You Can Call Me Al....
It’s been happening for almost a month now, starting sometime in that hazy, post-Christmas, pre-back to work phase - a time when the 12 Days of Christmas transitions from annoying repetitive banter-ditty to something more ominous: a warning that this period of indulgence is drawing to a close, and empty new year’s resolutions can do nothing to stop that door slamming.

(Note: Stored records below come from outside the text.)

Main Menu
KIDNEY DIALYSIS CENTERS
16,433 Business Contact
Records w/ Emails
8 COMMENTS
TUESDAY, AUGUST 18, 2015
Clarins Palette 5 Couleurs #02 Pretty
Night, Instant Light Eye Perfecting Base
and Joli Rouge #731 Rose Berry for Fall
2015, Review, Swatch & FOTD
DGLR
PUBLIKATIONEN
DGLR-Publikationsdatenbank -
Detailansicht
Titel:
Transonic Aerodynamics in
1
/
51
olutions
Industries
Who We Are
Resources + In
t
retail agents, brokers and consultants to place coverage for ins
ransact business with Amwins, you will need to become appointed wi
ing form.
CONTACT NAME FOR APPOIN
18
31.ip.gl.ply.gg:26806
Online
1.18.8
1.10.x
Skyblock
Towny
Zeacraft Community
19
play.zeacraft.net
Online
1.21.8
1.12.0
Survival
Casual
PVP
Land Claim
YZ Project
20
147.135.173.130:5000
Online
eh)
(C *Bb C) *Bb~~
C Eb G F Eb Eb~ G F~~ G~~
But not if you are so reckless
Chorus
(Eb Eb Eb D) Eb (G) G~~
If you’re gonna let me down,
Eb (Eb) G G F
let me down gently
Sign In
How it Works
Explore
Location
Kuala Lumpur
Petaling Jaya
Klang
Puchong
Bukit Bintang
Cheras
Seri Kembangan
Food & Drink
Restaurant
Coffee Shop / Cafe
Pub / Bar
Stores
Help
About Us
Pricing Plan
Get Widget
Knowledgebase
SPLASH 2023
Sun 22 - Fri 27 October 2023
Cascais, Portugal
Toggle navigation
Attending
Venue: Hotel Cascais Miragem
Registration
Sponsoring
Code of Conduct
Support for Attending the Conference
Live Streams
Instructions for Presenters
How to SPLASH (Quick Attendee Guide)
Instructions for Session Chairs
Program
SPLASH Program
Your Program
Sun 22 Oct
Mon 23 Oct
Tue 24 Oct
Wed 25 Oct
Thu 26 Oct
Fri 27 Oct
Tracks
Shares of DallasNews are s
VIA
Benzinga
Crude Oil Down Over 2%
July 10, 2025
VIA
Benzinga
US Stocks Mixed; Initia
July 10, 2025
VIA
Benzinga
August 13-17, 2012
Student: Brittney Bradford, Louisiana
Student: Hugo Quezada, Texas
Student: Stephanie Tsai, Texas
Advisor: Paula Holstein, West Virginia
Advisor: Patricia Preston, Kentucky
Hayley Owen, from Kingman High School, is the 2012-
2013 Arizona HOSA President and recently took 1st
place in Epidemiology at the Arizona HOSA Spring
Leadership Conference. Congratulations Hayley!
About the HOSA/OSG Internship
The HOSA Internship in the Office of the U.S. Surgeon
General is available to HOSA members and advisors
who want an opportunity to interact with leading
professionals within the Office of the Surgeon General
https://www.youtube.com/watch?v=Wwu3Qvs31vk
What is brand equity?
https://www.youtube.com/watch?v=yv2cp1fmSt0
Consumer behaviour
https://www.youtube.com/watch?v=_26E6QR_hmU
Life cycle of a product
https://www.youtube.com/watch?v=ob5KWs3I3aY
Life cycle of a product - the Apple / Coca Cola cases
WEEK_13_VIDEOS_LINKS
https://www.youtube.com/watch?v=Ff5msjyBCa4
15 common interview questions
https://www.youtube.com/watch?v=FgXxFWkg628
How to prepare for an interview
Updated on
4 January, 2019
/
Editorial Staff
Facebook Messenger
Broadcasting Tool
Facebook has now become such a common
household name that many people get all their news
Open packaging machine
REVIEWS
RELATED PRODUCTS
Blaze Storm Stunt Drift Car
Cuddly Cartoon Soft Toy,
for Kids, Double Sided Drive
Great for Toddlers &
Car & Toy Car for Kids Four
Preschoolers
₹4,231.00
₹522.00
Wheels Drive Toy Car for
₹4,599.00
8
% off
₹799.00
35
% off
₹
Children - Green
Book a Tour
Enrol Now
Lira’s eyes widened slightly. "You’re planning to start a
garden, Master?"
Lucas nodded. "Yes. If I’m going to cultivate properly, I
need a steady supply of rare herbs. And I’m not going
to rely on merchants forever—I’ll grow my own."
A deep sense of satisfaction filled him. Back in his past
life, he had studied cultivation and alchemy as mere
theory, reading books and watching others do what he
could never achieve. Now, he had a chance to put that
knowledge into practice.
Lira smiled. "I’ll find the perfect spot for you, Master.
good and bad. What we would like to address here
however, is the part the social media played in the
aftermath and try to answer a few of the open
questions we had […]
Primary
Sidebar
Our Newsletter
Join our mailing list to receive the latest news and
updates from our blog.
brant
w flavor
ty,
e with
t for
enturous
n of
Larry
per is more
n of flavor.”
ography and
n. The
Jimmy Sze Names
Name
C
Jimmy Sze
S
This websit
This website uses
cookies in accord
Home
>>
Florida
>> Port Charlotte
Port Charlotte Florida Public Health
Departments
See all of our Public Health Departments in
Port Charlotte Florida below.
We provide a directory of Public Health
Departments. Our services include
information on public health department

So again, sometime during that period of equal parts indulgence and malaise, it started happening. At first, it felt like a one-off, nothing to really dwell on - simply an emergence from sleep to the sound in my head of a strangely synchronized synth-line, a call and response of chord resolution, the kind that could only have been written during that weird period from 1984 to 1987 that has come to be known as the ‘Eighties.’ I also noticed a slightly unsettling, wordless, percussive vocal. But again, it was the waking period and who doesn’t have the occasional, unexplainable waking moment? But day by day, new elements were added to the synth/vocal-percussion foundation. First there was a fleeting image of Chevy Chase, and then a sketchy image of a little person (too much Game of Thrones? No that can’t be it - I haven’t watched that lately, and I’ve never seen Twin Peaks.)
You can be….
Roll over in bed, clutch the pillow and try to fall back asleep….
You can call…
I can be what? Who the hell can I call? Why is my waking consciousness providing me with this range of meaningless options? Before I can consider this question, the keyboard refrain kicks in again, but this time more urgent, more threatening.
Chevy Chase….
Unidentified, yet strangely familiar, vertically challenged person…
Duh dedede….Duh dedede
What the hell is going on? Is it my alarm? Is there something in that Android chime that is triggering this?
You can be my bodyguard….
What a second...no it can’t be...can it?
You can call me Al!
Oh please God no! Why?
And suddenly I know the fear and trepidation that must have haunted Art Garfunkel and Carrie Fisher for years. That’s no dwarf - that’s Napoleon with a guitar. Why is this happening to me? Is it because I relentlessly made fun of Ryan for liking Graceland? I’ve been much better lately (one of my new year’s resolutions was to stop needlessly winding up colleagues.) So why now? Why me?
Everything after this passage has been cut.